Modi’s reference to Obama by his first name drew notice.
“It’s never been done before in India, to my knowledge,” said Baijayant Panda, an Indian lawmaker. “This is clearly sending signals to a lot of people, a lot of heads of government that matter.”
Still, the spectacle outweighed the substance in most cases.
On climate change, India agreed to move to phase down hydrofluorocarbons, or HFCs, according to a treaty known as the Montreal Protocol. But more broadly, India set no specific goals limiting greenhouse gases, as Beijing did in November. India is the third largest carbon polluter behind the United States and China but has resisted bolder measures, citing its need to lift hundreds of millions out of poverty.
Instead, the two sides agreed to promote solar, wind and other clean energies, and Modi said he would support a global climate pact to be shaped in Paris this year. Modi said he felt no pressure to match China’s commitment.

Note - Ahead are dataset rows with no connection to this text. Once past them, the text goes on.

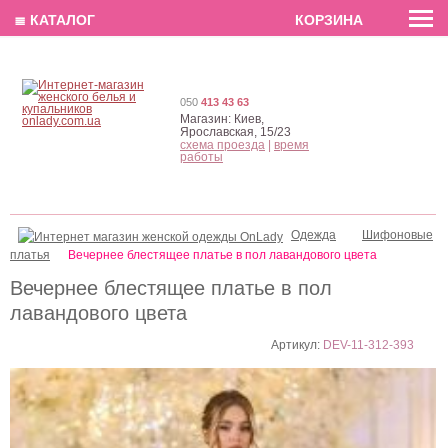
EN
РУС
UA
≣ КАТАЛОГ
КОРЗИНА
050
413 43 63
Магазин:
Киев,
Ярославская, 15/23
схема проезда
|
время
работы
Одежда
Шифоновые
платья
Вечернее блестящее платье в пол лавандового цвета
Вечернее блестящее платье в пол
лавандового цвета
Артикул:
DEV-11-312-393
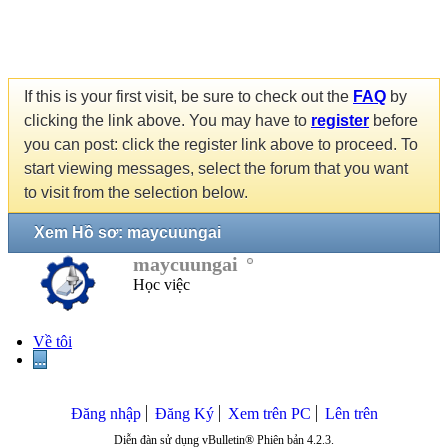
If this is your first visit, be sure to check out the
FAQ
by
clicking the link above. You may have to
register
before
you can post: click the register link above to proceed. To
start viewing messages, select the forum that you want
to visit from the selection below.
Xem Hồ sơ: maycuungai
maycuungai
Học việc
Về tôi
...
Đăng nhập
Đăng Ký
Xem trên PC
Lên trên
Diễn đàn sử dụng vBulletin® Phiên bản 4.2.3.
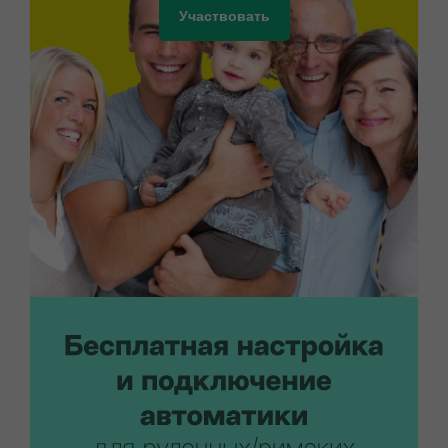
Участвовать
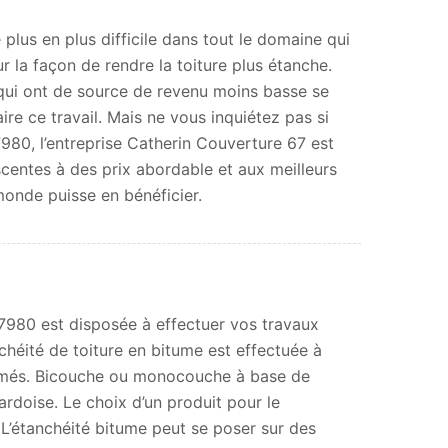
 plus en plus difficile dans tout le domaine qui
ur la façon de rendre la toiture plus étanche.
qui ont de source de revenu moins basse se
aire ce travail. Mais ne vous inquiétez pas si
980, l’entreprise Catherin Couverture 67 est
scentes à des prix abordable et aux meilleurs
 monde puisse en bénéficier.
7980 est disposée à effectuer vos travaux
anchéité de toiture en bitume est effectuée à
itumés. Bicouche ou monocouche à base de
ardoise. Le choix d’un produit pour le
l. L’étanchéité bitume peut se poser sur des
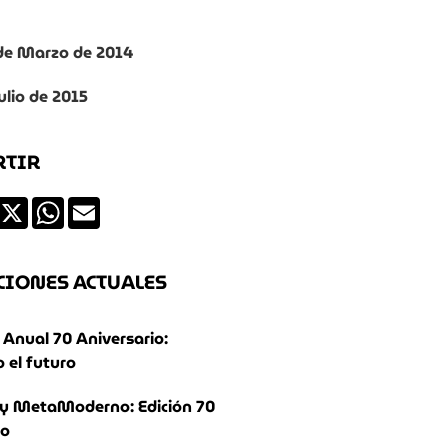
5 de Marzo de 2014
Julio de 2015
RTIR
ds
Facebook
X
WhatsApp
Email
CIONES ACTUALES
Anual 70 Aniversario:
 el futuro
y MetaModerno: Edición 70
io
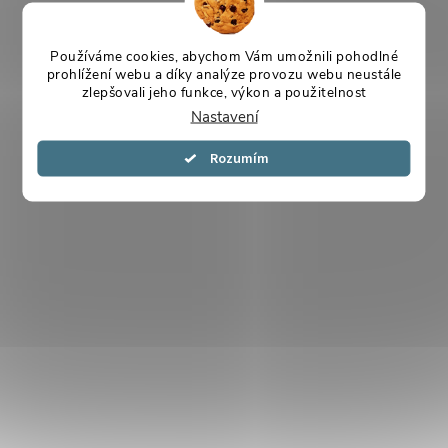
Používáme cookies, abychom Vám umožnili pohodlné
prohlížení webu a díky analýze provozu webu neustále
zlepšovali jeho funkce, výkon a použitelnost
Nastavení
Souhlasím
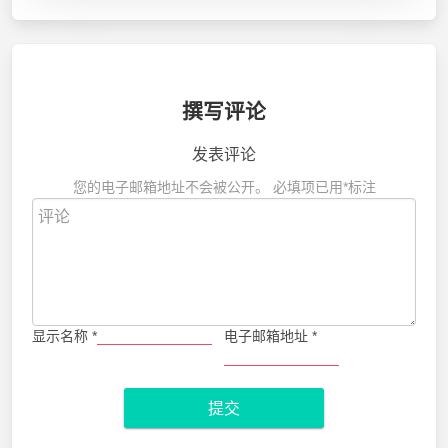
撰写评论
发表评论
您的电子邮箱地址不会被公开。
必填项已用
*
标注
显示名称
*
电子邮箱地址
*
提交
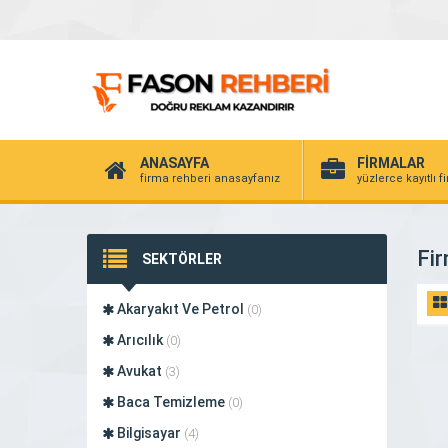
ANASAYFA
FİRMALAR
firma rehberi anasayfanız
yüzlerce kayıtlı f
Fir
SEKTÖRLER
Akaryakıt Ve Petrol
(0)
Arıcılık
(0)
Avukat
(3)
Baca Temizleme
(0)
Bilgisayar
(4)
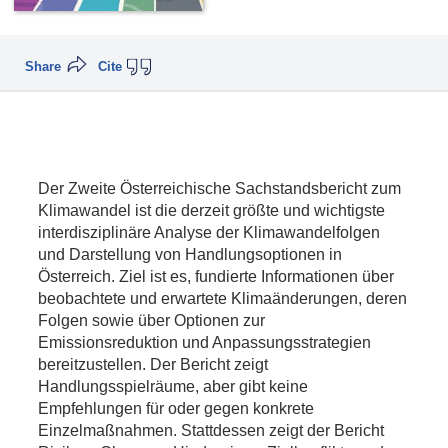
Share
Cite
Der Zweite Österreichische Sachstandsbericht zum
Klimawandel ist die derzeit größte und wichtigste
interdisziplinäre Analyse der Klimawandelfolgen
und Darstellung von Handlungsoptionen in
Österreich. Ziel ist es, fundierte Informationen über
beobachtete und erwartete Klimaänderungen, deren
Folgen sowie über Optionen zur
Emissionsreduktion und Anpassungsstrategien
bereitzustellen. Der Bericht zeigt
Handlungsspielräume, aber gibt keine
Empfehlungen für oder gegen konkrete
Einzelmaßnahmen. Stattdessen zeigt der Bericht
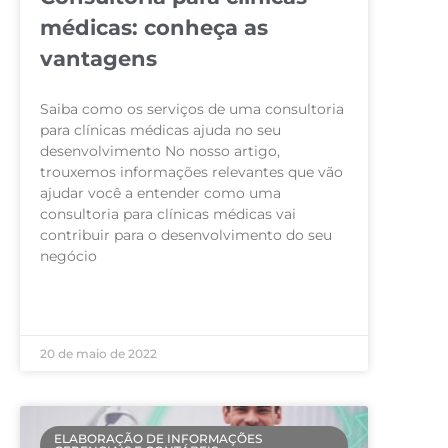
médicas: conheça as
vantagens
Saiba como os serviços de uma consultoria
para clínicas médicas ajuda no seu
desenvolvimento No nosso artigo,
trouxemos informações relevantes que vão
ajudar você a entender como uma
consultoria para clínicas médicas vai
contribuir para o desenvolvimento do seu
negócio
LEIA MAIS »
20 de maio de 2022
ELABORAÇÃO DE INFORMAÇÕES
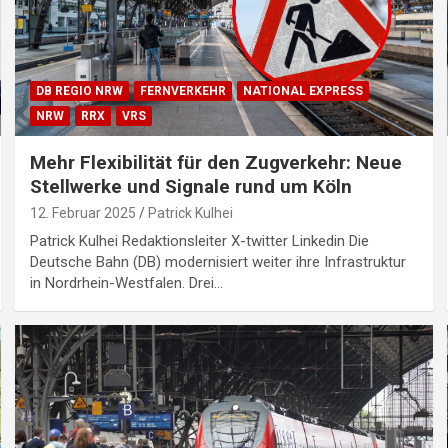
DB REGIO NRW
FERNVERKEHR
NATIONAL EXPRESS
NRW
RRX
VRS
Mehr Flexibilität für den Zugverkehr: Neue
Stellwerke und Signale rund um Köln
12. Februar 2025
Patrick Kulhei
Patrick Kulhei Redaktionsleiter X-twitter Linkedin Die
Deutsche Bahn (DB) modernisiert weiter ihre Infrastruktur
in Nordrhein-Westfalen. Drei…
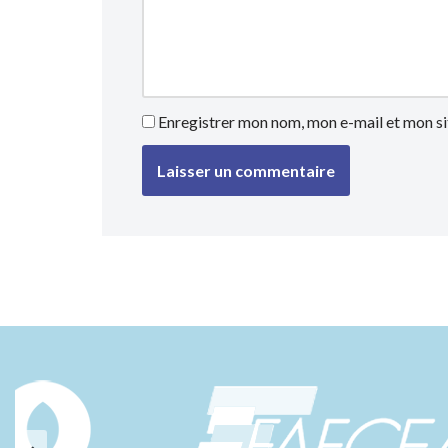
Enregistrer mon nom, mon e-mail et mon si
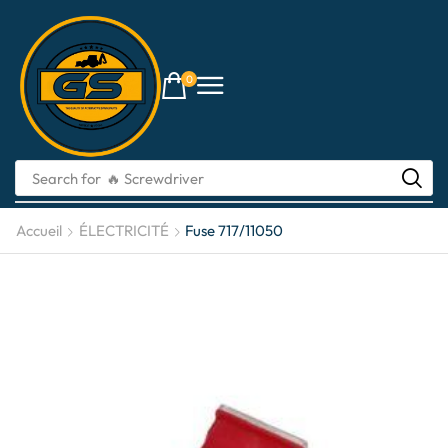
0
Search for
🔥 li-ion batteries
Accueil
ÉLECTRICITÉ
Fuse 717/11050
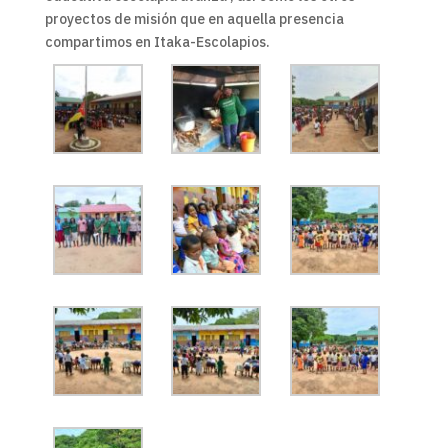
proyectos de misión que en aquella presencia
compartimos en Itaka-Escolapios.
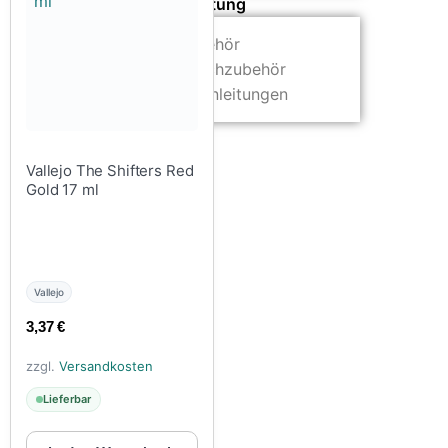
Zubehör & Ausstattung
Arbeitsplatz & Zubehör
Leerbehälter & Mischzubehör
Spezialliteratur & Anleitungen
Gutscheine
Vallejo The Shifters Red
Gold 17 ml
X
Vallejo
3,37
€
zzgl.
Versandkosten
Lieferbar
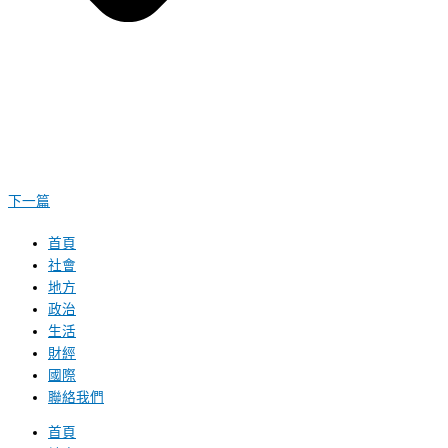
下一篇
首頁
社會
地方
政治
生活
財經
國際
聯絡我們
首頁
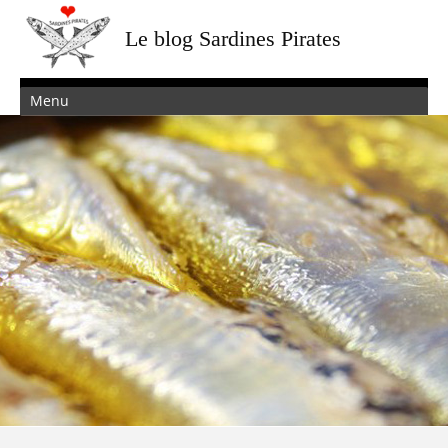
Le blog Sardines Pirates
Menu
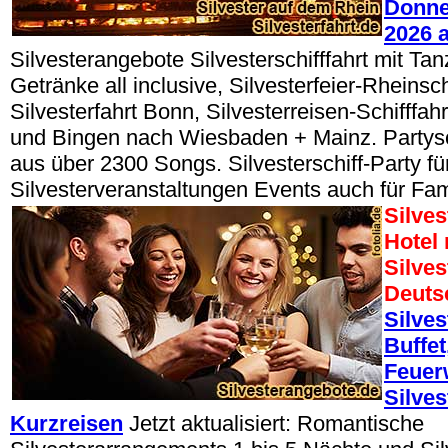
Donner
2026 
Silvesterangebote Silvesterschifffahrt mit Tan
Getränke all inclusive, Silvesterfeier-Rheinsch
Silvesterfahrt Bonn, Silvesterreisen-Schifffa
und Bingen nach Wiesbaden + Mainz. Partys
aus über 2300 Songs. Silvesterschiff-Party fü
Silvesterveranstaltungen Events auch für Fam
Silves
Hotel
Silves
Deuts
Silves
Buffet
Feuer
Silves
Kurzreisen
Jetzt aktualisiert: Romantische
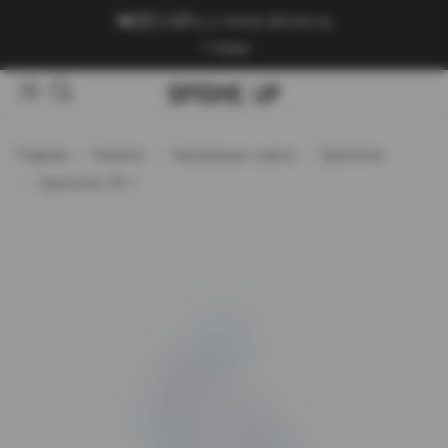
+7 (909) 089-89-24
Войти
Главная
Каталог
Кальянные смеси
Spectrum
Spectrum 25 г.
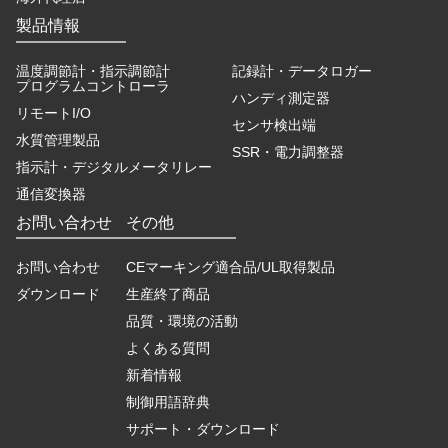
製品情報
温度調節計・指示調節計
記録計・データロガー
プログラムコントローラ
ハンディ測定器
リモートI/O
センサ検出端
水質管理製品
SSR・電力調整器
指示計・デジタルメータリレー
通信変換器
お問い合わせ
その他
お問い合わせ
CEマーキング適合品/UL取得製品
ダウンロード
生産終了商品
品質・環境の活動
よくある質問
新着情報
制御用語辞典
サポート・ダウンロード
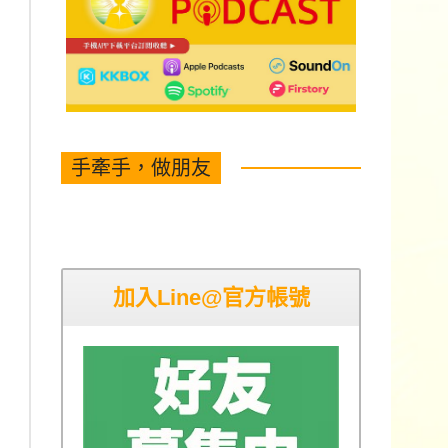
手牽手，做朋友
加入Line@官方帳號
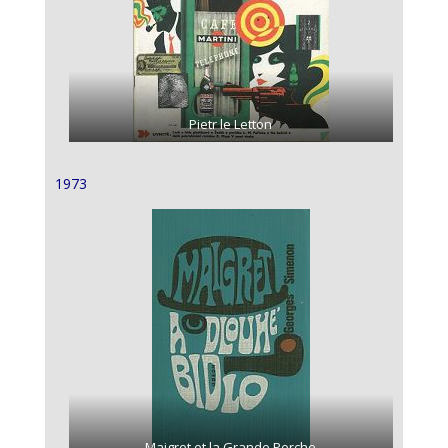
Pietr le Letton
1973
Maigret et la Grande Perche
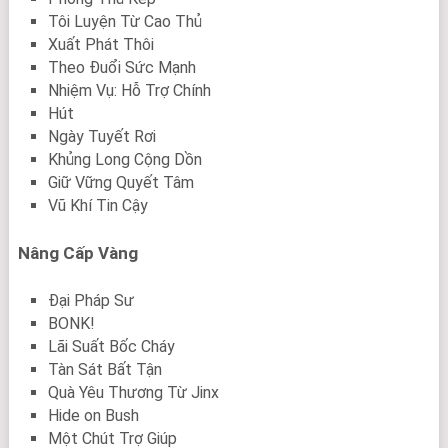
Tôi Luyện Từ Cao Thủ
Xuất Phát Thôi
Theo Đuổi Sức Mạnh
Nhiệm Vụ: Hỗ Trợ Chính
Hút
Ngày Tuyết Rơi
Khủng Long Cộng Dồn
Giữ Vững Quyết Tâm
Vũ Khí Tin Cậy
Nâng Cấp Vàng
Đại Pháp Sư
BONK!
Lãi Suất Bốc Cháy
Tàn Sát Bất Tận
Quà Yêu Thương Từ Jinx
Hide on Bush
Một Chút Trợ Giúp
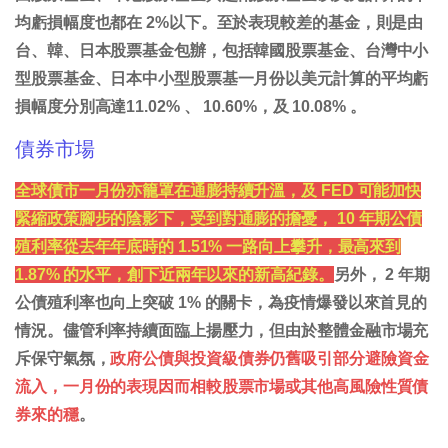
均虧損幅度也都在 2%以下。至於表現較差的基金，則是由
台、韓、日本股票基金包辦，包括韓國股票基金、台灣中小
型股票基金、日本中小型股票基一月份以美元計算的平均虧
損幅度分別高達11.02% 、 10.60%，及 10.08% 。
債券市場
全球債市一月份亦籠罩在通膨持續升溫，及 FED 可能加快
緊縮政策腳步的陰影下，受到對通膨的擔憂， 10 年期公債
殖利率從去年年底時的 1.51% 一路向上攀升，最高來到
1.87% 的水平，創下近兩年以來的新高紀錄。
另外， 2 年期
公債殖利率也向上突破 1% 的關卡，為疫情爆發以來首見的
情況。儘管利率持續面臨上揚壓力，但由於整體金融市場充
斥保守氣氛，
政府公債與投資級債券仍舊吸引部分避險資金
流入，一月份的表現因而相較股票市場或其他高風險性質債
券來的穩
。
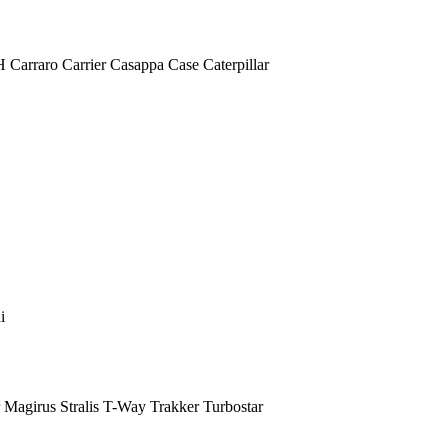
H
Carraro
Carrier
Casappa
Case
Caterpillar
i
Magirus
Stralis
T-Way
Trakker
Turbostar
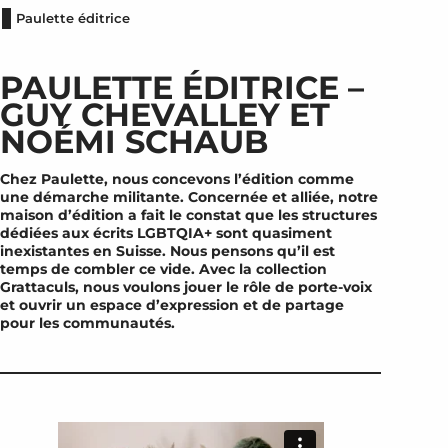
Paulette éditrice
PAULETTE ÉDITRICE –
GUY CHEVALLEY ET
NOÉMI SCHAUB
Chez Paulette, nous concevons l’édition comme
une démarche militante. Concernée et alliée, notre
maison d’édition a fait le constat que les structures
dédiées aux écrits LGBTQIA+ sont quasiment
inexistantes en Suisse. Nous pensons qu’il est
temps de combler ce vide. Avec la collection
Grattaculs, nous voulons jouer le rôle de porte-voix
et ouvrir un espace d’expression et de partage
pour les communautés.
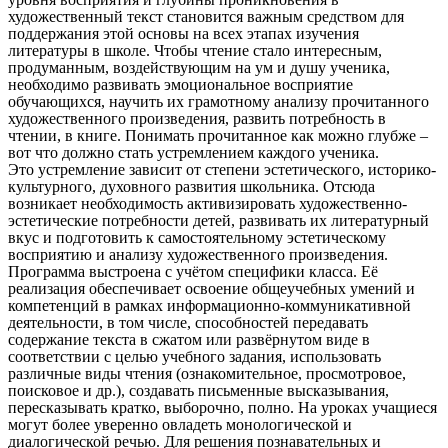
художественный текст становится важным средством для
поддержания этой основы на всех этапах изучения
литературы в школе. Чтобы чтение стало интересным,
продуманным, воздействующим на ум и душу ученика,
необходимо развивать эмоциональное восприятие
обучающихся, научить их грамотному анализу прочитанного
художественного произведения, развить потребность в
чтении, в книге. Понимать прочитанное как можно глубже –
вот что должно стать устремлением каждого ученика.
Это устремление зависит от степени эстетического, историко-
культурного, духовного развития школьника. Отсюда
возникает необходимость активизировать художественно-
эстетические потребности детей, развивать их литературный
вкус и подготовить к самостоятельному эстетическому
восприятию и анализу художественного произведения.
Программа выстроена с учётом специфики класса. Её
реализация обеспечивает освоение общеучебных умений и
компетенций в рамках информационно-коммуникативной
деятельности, в том числе, способностей передавать
содержание текста в сжатом или развёрнутом виде в
соответствии с целью учебного задания, использовать
различные виды чтения (ознакомительное, просмотровое,
поисковое и др.), создавать письменные высказывания,
пересказывать кратко, выборочно, полно. На уроках учащиеся
могут более уверенно овладеть монологической и
диалогической речью. Для решения познавательных и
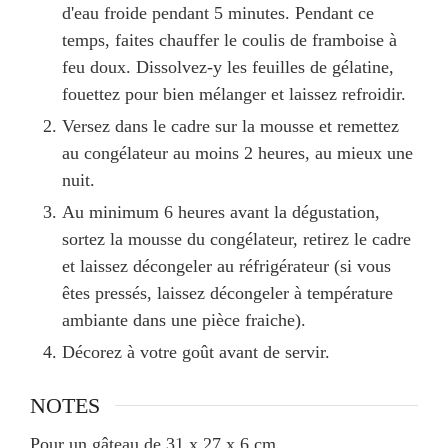
d'eau froide pendant 5 minutes. Pendant ce
temps, faites chauffer le coulis de framboise à
feu doux. Dissolvez-y les feuilles de gélatine,
fouettez pour bien mélanger et laissez refroidir.
Versez dans le cadre sur la mousse et remettez
au congélateur au moins 2 heures, au mieux une
nuit.
Au minimum 6 heures avant la dégustation,
sortez la mousse du congélateur, retirez le cadre
et laissez décongeler au réfrigérateur (si vous
êtes pressés, laissez décongeler à température
ambiante dans une pièce fraiche).
Décorez à votre goût avant de servir.
NOTES
Pour un gâteau de 31 x 27 x 6 cm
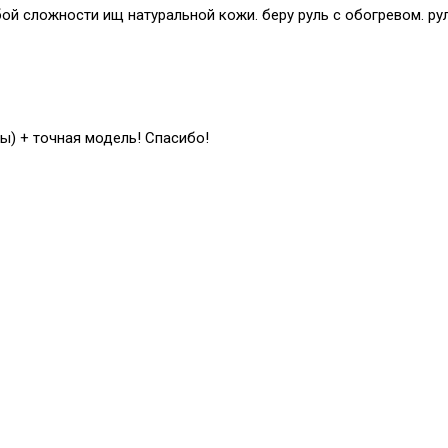
й сложности ищ натуральной кожи. беру руль с обогревом. рул
ы) + точная модель! Спасибо!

“Climate change itself is a huge pressure,” he said. “Global warming is a huge pressure.”
The nuclear understanding may finally bring to fruition an agreement that former President George W. Bush reached with India in 2006 to end a moratorium on sales of nuclear fuel and reactor components to India, stemming from its first nuclear test in 1974. The promise of a thriving new nuclear trade never materialized because of a 2010 Indian law that would hold American companies liable for accidents in a way that they said went beyond an international convention, a delicate issue in a country still scarred by the Bhopal chemical disaster 30 years ago.
Obama aides said Indian officials provided reassurances that their liability law conformed to the international convention and that it should provide what one U.S. official called “extra security” for foreign companies. Moreover, India indicated it would set up a government-backed insurance pool to cover some of the risk, but not all of it.
US officials said they also worked out an understanding of how to track American-provided nuclear materials, as required by law. Critics said it appeared Obama had given in on the tracking requirement. Officials denied that, but details of both agreements were scarce, and they still needed to be translated before being signed.
Westinghouse and GE Hitachi Nuclear Energy, a partnership with a Japanese industrial corporation, welcomed the agreement without declaring whether it offered enough protection.
In a statement, GE said the test would be whether it “brings India into compliance with the International Convention of Supplementary Compensation,” a global liability accord. Westinghouse praised the progress toward resolving issues “that will enable Westinghouse and other U.S. companies to participate in India’s growing nuclear energy market.”
Daniel Roderick, the chief executive of Westinghouse, is in New Delhi to attend a business leaders’ meeting with Obama on Monday, but it was not known whether he was consulted.
Some analysts said the understanding sounded vague and inconclusive.
“It’s a deal on principles rather than specifics, which as far as I’m concerned is not a deal at all,” said Abhijit Iyer-Mitra, a security analyst at the Observer Research Foundation in New Delhi. “A lot of it’s just, you know, blowing the trumpet.”
Sujatha Singh, India’s foreign secretary, insisted that was not true.
“Let me underline: We have reached an understanding,” she said. “The deal is done.”
C. Raja Mohan, another analyst at the Observer Research Foundation, said it showed Modi’s determination to resolve issues with the United States: “The traditional reluctance to be seen with the Americans is over.”